Parfois, l’historique est le cœur de la création du personnage. Par exemple, dans Fiasco (Jason Morningstar, 2009), la création de la partie consiste à définir des liens entre les différents personnages. Certains jeux prévoient la création du groupe de PJ en tant que tel ; on crée ainsi un historique commun qui fait du lien. Par ailleurs, cela répond à un élément fondamental de la partie : comment les PJ se sont rencontré, que font-ils ensemble ? C’est le cas par exemple de Tenga (Jérôme Larré, 2011)[22] et de Homeka (Célia Chen et coll., 2017)[23].

On peut considérer deux situations « extrêmes » :

  • une joueuse choisit un personnage archétypal et n’envisage rien quant à son passé ; cette manière de faire permet de jouer très rapidement, le personnage est tout à fait fonctionnel, il est défini de manière « existentielle[24] » c’est-à-dire que c’est ce qu’il fait qui le définit ; la joueuse peut définir des éléments de son passé en cours de partie ; c’est la situation qui est décrite, caricaturée dans la saga MP3 Le Donjon de Naheulbeuk[25] ;
  • la joueuse imagine un passé riche et écrit cinq pages d’historique ; le personnage a une épaisseur, des raisons d’agir ; cependant, il est probable que la table — la meneuse de jeu et les autres joueuses — n’assimileront que peu d’éléments et donc seule une faible partie de l’historique sera utilisée concrètement en jeu ; il s’agit donc pour une grande partie d’un plaisir d’écrivain plus que d’élément utiles concrètement en jeu.

Les deux situations sont légitimes et on peut envisager toutes les nuances entre ces deux situations. Une manière de faire consiste à se concentrer sur des éléments qui vont être facilement investis dans la partie, typiquement des relations avec des PJ ou des PNJ, des secrets. On pourra lire par exemple Avant la partie de Coralie David[26] et Rendre les choses personnelles de Gregory Pogorzelski[27].

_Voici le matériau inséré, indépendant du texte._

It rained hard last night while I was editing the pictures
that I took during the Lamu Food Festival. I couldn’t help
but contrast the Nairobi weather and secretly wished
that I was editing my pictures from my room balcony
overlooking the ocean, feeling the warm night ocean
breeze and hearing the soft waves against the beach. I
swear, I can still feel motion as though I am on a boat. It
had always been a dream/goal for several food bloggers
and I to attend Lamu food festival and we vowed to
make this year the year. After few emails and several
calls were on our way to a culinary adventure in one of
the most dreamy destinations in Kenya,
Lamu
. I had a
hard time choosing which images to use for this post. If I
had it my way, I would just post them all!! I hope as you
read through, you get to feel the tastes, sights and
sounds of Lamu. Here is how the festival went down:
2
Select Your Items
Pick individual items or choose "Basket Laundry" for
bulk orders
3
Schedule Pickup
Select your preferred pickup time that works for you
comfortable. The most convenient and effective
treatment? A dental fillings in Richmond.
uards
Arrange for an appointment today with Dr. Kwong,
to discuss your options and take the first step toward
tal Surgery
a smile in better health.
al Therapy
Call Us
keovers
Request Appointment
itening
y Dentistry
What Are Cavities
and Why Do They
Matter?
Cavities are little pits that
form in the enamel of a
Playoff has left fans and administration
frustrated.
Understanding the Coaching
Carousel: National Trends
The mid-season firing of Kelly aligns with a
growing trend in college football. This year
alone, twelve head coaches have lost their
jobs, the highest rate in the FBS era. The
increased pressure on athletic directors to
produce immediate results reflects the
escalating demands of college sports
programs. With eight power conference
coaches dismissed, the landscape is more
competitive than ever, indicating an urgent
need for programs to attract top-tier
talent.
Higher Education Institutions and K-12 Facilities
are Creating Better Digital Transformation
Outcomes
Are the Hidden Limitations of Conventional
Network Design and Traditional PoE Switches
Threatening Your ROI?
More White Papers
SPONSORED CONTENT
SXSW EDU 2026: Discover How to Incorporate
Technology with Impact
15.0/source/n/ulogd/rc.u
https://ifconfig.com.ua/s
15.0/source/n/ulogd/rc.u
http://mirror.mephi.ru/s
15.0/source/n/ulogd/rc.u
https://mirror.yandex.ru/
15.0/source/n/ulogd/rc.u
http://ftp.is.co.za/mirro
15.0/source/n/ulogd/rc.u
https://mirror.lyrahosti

En conclusion : en tant que manière dont la joueuse imagine son personnage, l’historique fait partie du système mais il peut en faire « encore plus partie » si des éléments de l’historique sont pris en compte par les autres joueuses. C’est plus facile si :

  • l’élément historique s’accompagne d’un effet « mécanique » sur le jeu comme une capacité spéciale ou un objet utile au cours de la partie ;
  • l’élément historique est un lien avec un PNJ ou une faction ; en particulier, la MJ devrait prévoir l’intervention de ces éléments en cours de partie, en particulier s’il s’agit d’un lien « désavantage » (allégeance, personne à charge) — dont le choix s’est accompagné d’une contrepartie, faute de quoi cette contrepartie serait gratuite — ou d’un lien « avantage » (ressource) — faut de quoi la joueuse se sentirait « trahie » d’avoir choisi un avantage qui n’en est pas un ;
  • il y a peu d’éléments dans l’historique ; certains éléments peuvent même être inventés en cours de partie ou bien être élaborés en commun.

Voir aussi :

 Le mot « système » peut être utilisé avec un sens plus restreint, y compris au sein de la communauté de The Forge dont font partie Vincent D. Baker et Emily Care Boss. Par exemple, dans l'article de Ron Edwards System does matter (1998)[28], le mot « système » désigne la façon dont les joueurs et joueuses résolvent ce qui se passe dans la partie ; la résolution de situations (sens de Edwards) n'étant qu'une partie de la construction de la fiction (sens de Baker-Care). Et pour un certain nombre de joueurs et joueuses, le mot « système » désigne uniquement les règles écrites (RAW, rules as written). Lorsque l'on utilise le mot « système de jeu de rôle », il convient donc de bien définir ce que l'on entend par là.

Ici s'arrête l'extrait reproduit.